La scenografia serve a incrementare un’atmosfera oppressiva che porta i protagonisti alla fuga. In un istante, anche lo spettatore sente il desiderio di prendere una rustica zattera e di gettarsi in mare per non vedere più tanta povertà fisica e morale. Non si può restare impassibili davanti allo schermo, perché la storia che racconta Una notte è come certe tragedie greche che sin dal principio fanno intuire il dramma. I personaggi principali sono trascinati nella disgrazia quasi senza poter fare niente. Prigionieri delle circostanze, spinti ad agire da una difficile situazione.
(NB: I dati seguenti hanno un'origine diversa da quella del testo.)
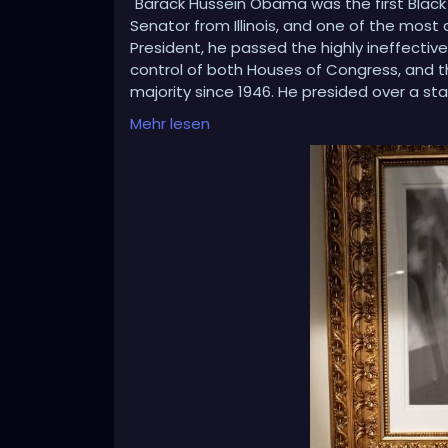
"Barack Hussein Obama was the first Black
Senator from Illinois, and one of the most di
President, he passed the highly ineffective 
control of both Houses of Congress, and t
majority since 1946. He presided over a st
Deal, and signed the one-sided Paris Clim
Mehr lesen
President Donald J. Trump.
“Under Obama, the ISIS Caliphate spread ac
and Rússia invaded and took Crimea, in Ukr
regulation and environmental red tape, 
the IRS and Federal bureáucracies against
2016 Presidential Campaign of Donald J. Tr
Russia, Russia Hoax, the worst political sc
Hillary Rodham Clinton, would then lose th
LOL???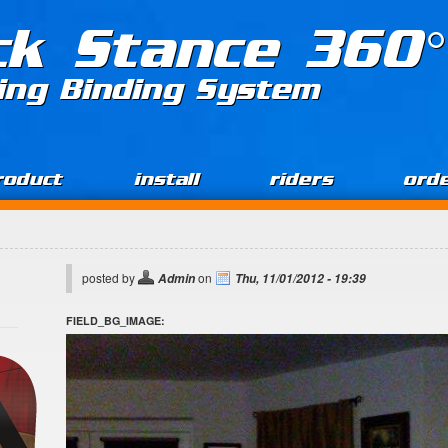
ck Stance 360°
ing Binding System
roduct
install
riders
ord
posted by
on
Admin
Thu, 11/01/2012 - 19:39
FIELD_BG_IMAGE: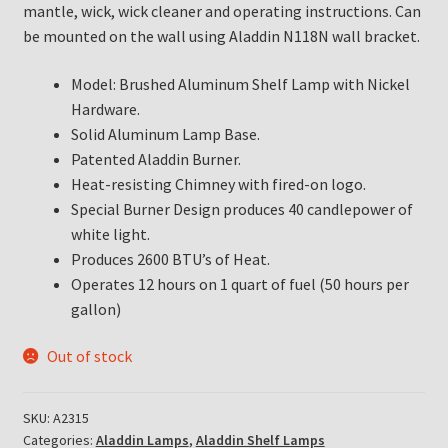
mantle, wick, wick cleaner and operating instructions. Can
be mounted on the wall using Aladdin N118N wall bracket.
Model: Brushed Aluminum Shelf Lamp with Nickel
Hardware.
Solid Aluminum Lamp Base.
Patented Aladdin Burner.
Heat-resisting Chimney with fired-on logo.
Special Burner Design produces 40 candlepower of
white light.
Produces 2600 BTU’s of Heat.
Operates 12 hours on 1 quart of fuel (50 hours per
gallon)
Out of stock
SKU:
A2315
Categories:
Aladdin Lamps
,
Aladdin Shelf Lamps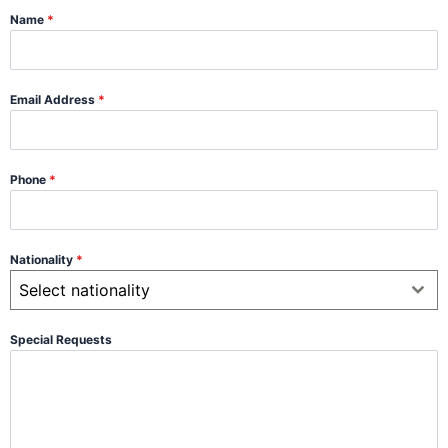
Name
*
Email Address
*
Phone
*
Nationality
*
Select nationality
Special Requests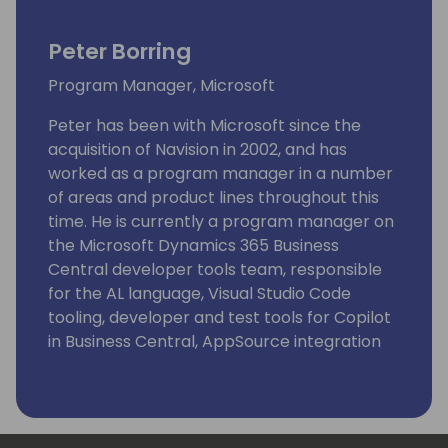
Peter Borring
Program Manager, Microsoft
Peter has been with Microsoft since the
acquisition of Navision in 2002, and has
worked as a program manager in a number
of areas and product lines throughout this
time. He is currently a program manager on
the Microsoft Dynamics 365 Business
Central developer tools team, responsible
for the AL language, Visual Studio Code
tooling, developer and test tools for Copilot
in Business Central, AppSource integration
and extensions.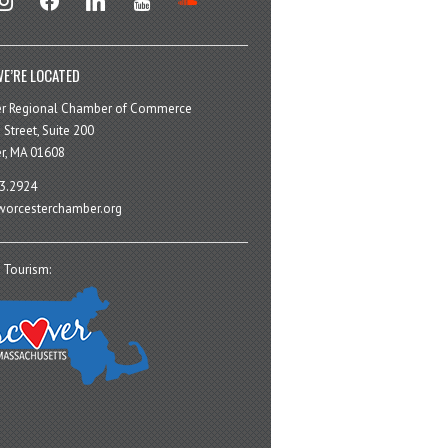
E’RE LOCATED
er Regional Chamber of Commerce
 Street, Suite 200
r, MA 01608
3.2924
orcesterchamber.org
 Tourism: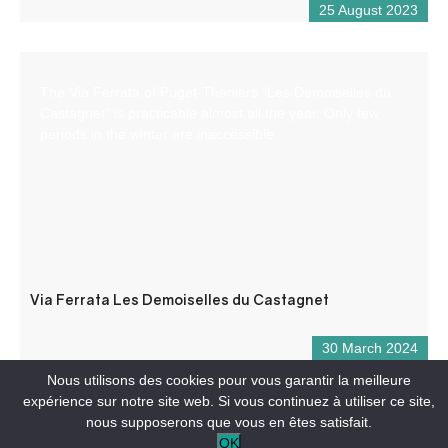
25 August 2023
The Via Ferrata of Puget-Theniers “Les Demoiselles du
Castagnet” is practicable almost all the year. Only few
periods in the winter are inaccessible.
Via Ferrata Les Demoiselles du Castagnet
30 March 2024
Nous utilisons des cookies pour vous garantir la meilleure
expérience sur notre site web. Si vous continuez à utiliser ce site,
nous supposerons que vous en êtes satisfait.
OK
Una notte è, sin dal primo minuto, una pellicola senza sotterfugi, incentrata sul racconto di una generazione. Quella stessa generazione che ogni giorno ha ripetuto durante gli alzabandiera scolastici del mattino lo slogan: “Pionieri per il Comunismo! Saremo come il Che!” e che, nonostante tutto, oggi cerca disperatamente altro in cui credere. Sono proprio quei giovani che hanno meno di trent’anni che hanno finito per vivere in una Cuba deteriorata da un punto di vista etico dove l’ideale più condiviso è emigrare. La pellicola si distingue da buona parte della filmografia girata da stranieri sull’Isola, perché non cerca di strappare il sorriso, né si lascia irretire da stereotipi composti da rum, salsa e mulatte. Tutto questo, in una maniera o nell’altra, fa parte della storia, ma presenta un’intensa carica drammatica ed è visto come elemento di alienazione più che di godimento. Anche se dobbiamo dire che non si riescono a superare tutti gli schematismi. Come il musicista che improvvisa per strada mentre un gruppo di persone balla insieme a lui, immagine sin troppo vicina alle visioni stereotipate di Cuba molto diffuse all’estero.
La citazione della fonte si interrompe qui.